Uma parte de cada um de nós
Em 1957 na obra,
“Diferenciação entre a Personalidade Psicótica e a Personalidade Não
Psicótica”, Wilfred R. Bion, propõe um vértice de pensamento onde não se
reconhece mais um sujeito psicótico, mas uma certa área psicótica presente na
mente de cada sujeito. O reconhecimento dessa faceta que não mantem conexão com
a realidade externa, nele mesmo, ou seja, a descoberta de certa parte psicótica
em sua própria mente, seria para Bion (1962) o que capacitaria analistas a
receber e acolher pacientes que apresentem esse funcionamento mental.
Assim, a saúde mental passa a depender da
capacidade de reconhecimento do lado 'louco' do eu. Bion propõem que tal
diferenciação depende da fragmentação em pedaços mínimos do todo da
personalidade, que recusam as influências da realidade e que amiúde atacam o
vínculo que se possa manter com a verdade. Assim, apoiado pelas intuições
kleinianas, Bion propõe que na parte psicótica da personalidade a repressão,
própria do funcionamento neurótico, é substituída por identificações
projetivas.
Assim como a necessidade da
capacitação emocional do analista em reconhecer suas próprias partes
psicóticas, a criação de novos conceitos como é o caso da ‘identificação
projetiva’, introduzido por Klein, foram de grande importância na compreensão
de como funcionaria a situação transferencial nos pacientes mais comprometidos
com as partes psicóticas da mente. Um formato especial de transferência se
estabelece, com a identificação projetiva de aspectos primitivos de ligação com
o objeto. Tentam uma reedição, emergindo agora na relação com o psicoterapeuta.

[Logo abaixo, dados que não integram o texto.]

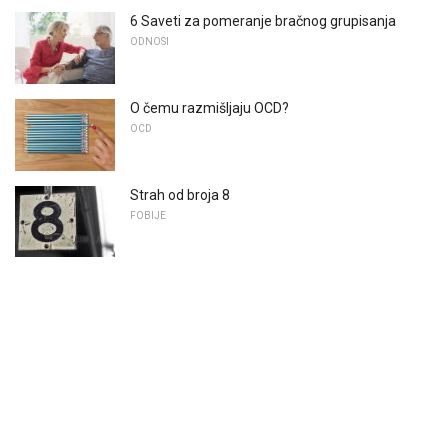
6 Saveti za pomeranje bračnog grupisanja
ODNOSI
O čemu razmišljaju OCD?
OCD
Strah od broja 8
FOBIJE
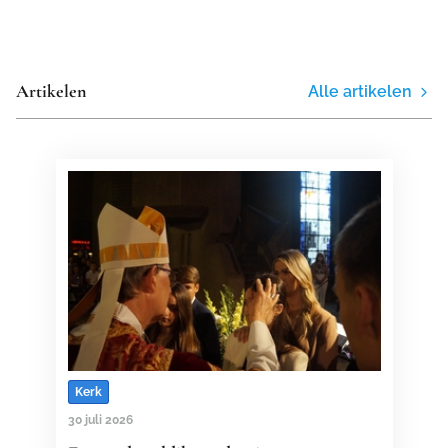
Artikelen
Alle artikelen
Kerk
30 juli 2026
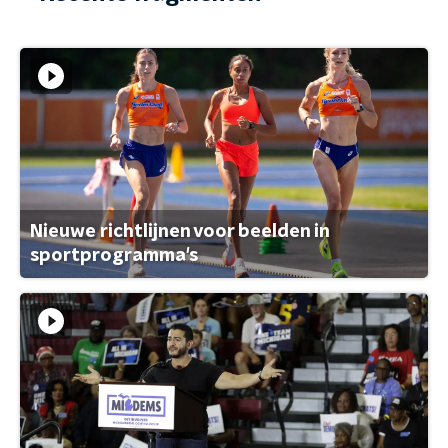
Nieuwe richtlijnen voor beelden in
sportprogramma's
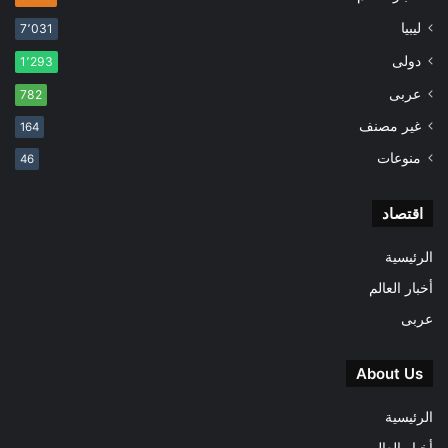
ليبيا
7٬031
دولى
1٬293
عربى
782
غير مصنف
164
منوعات
46
اقتصاد
الرئيسية
أخبار العالم
عربى
About Us
الرئيسية
أخبار العالم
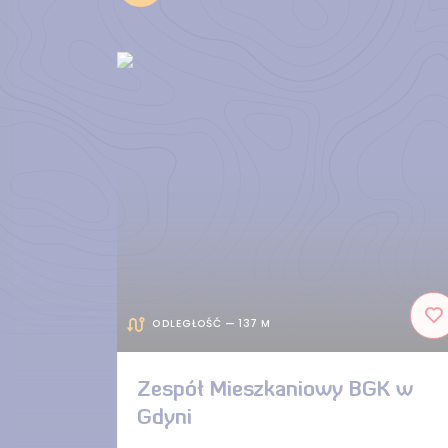
ODLEGŁOŚĆ — 137 M
Zespół Mieszkaniowy BGK w
Gdyni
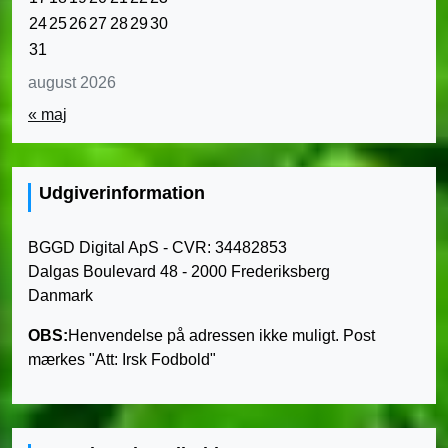
24
25
26
27
28
29
30
31
august 2026
« maj
Udgiverinformation
BGGD Digital ApS - CVR: 34482853
Dalgas Boulevard 48 - 2000 Frederiksberg
Danmark
OBS:
Henvendelse på adressen ikke muligt. Post
mærkes "Att: Irsk Fodbold"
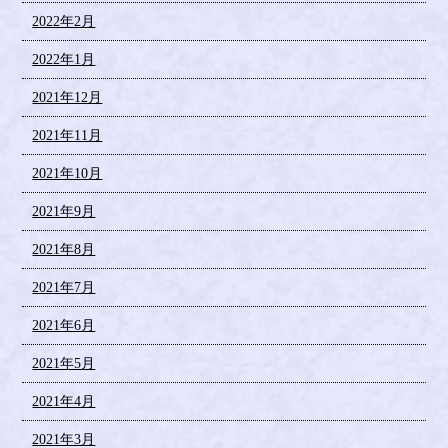
2022年2月
2022年1月
2021年12月
2021年11月
2021年10月
2021年9月
2021年8月
2021年7月
2021年6月
2021年5月
2021年4月
2021年3月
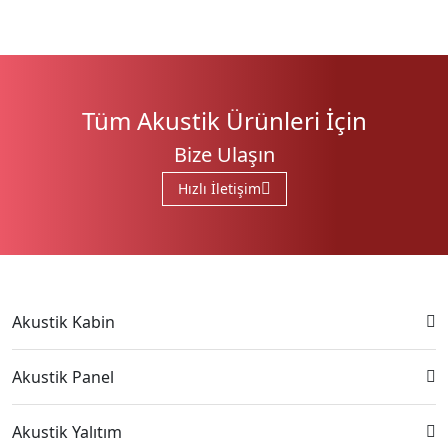
Tüm Akustik Ürünleri İçin
Bize Ulaşın
Hızlı İletişim
Akustik Kabin
Akustik Panel
Akustik Yalıtım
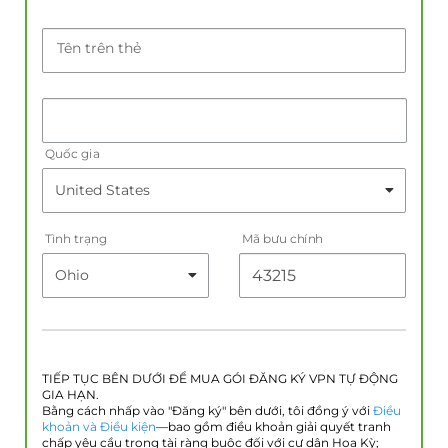
Tên trên thẻ
Quốc gia
Tình trạng
Mã bưu chính
TIẾP TỤC BÊN DƯỚI ĐỂ MUA GÓI ĐĂNG KÝ VPN TỰ ĐỘNG
GIA HẠN.
Bằng cách nhấp vào "Đăng ký" bên dưới, tôi đồng ý với
Điều
khoản và Điều kiện
—bao gồm điều khoản giải quyết tranh
chấp yêu cầu trọng tài ràng buộc đối với cư dân Hoa Kỳ;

Funcionamos o tempo todo de
maneira primitiva em alguma proporção. Seja no nível neurótico, onde por uma
dependência à realidade externa, suprimimos uma parte das pulsões, ou seja, no
nível psicótico, quando retiramos o contato com a realidade externa, nos
entregando às ilusões de satisfação. Ainda assim, mantemos uma cota de ligação
com a realidade externa que somos capazes de sustentar formas saudáveis, mais
evoluídas e expansivas de vínculo e é através dessa espécie de ligação que
alimentamos nosso bom funcionamento mental.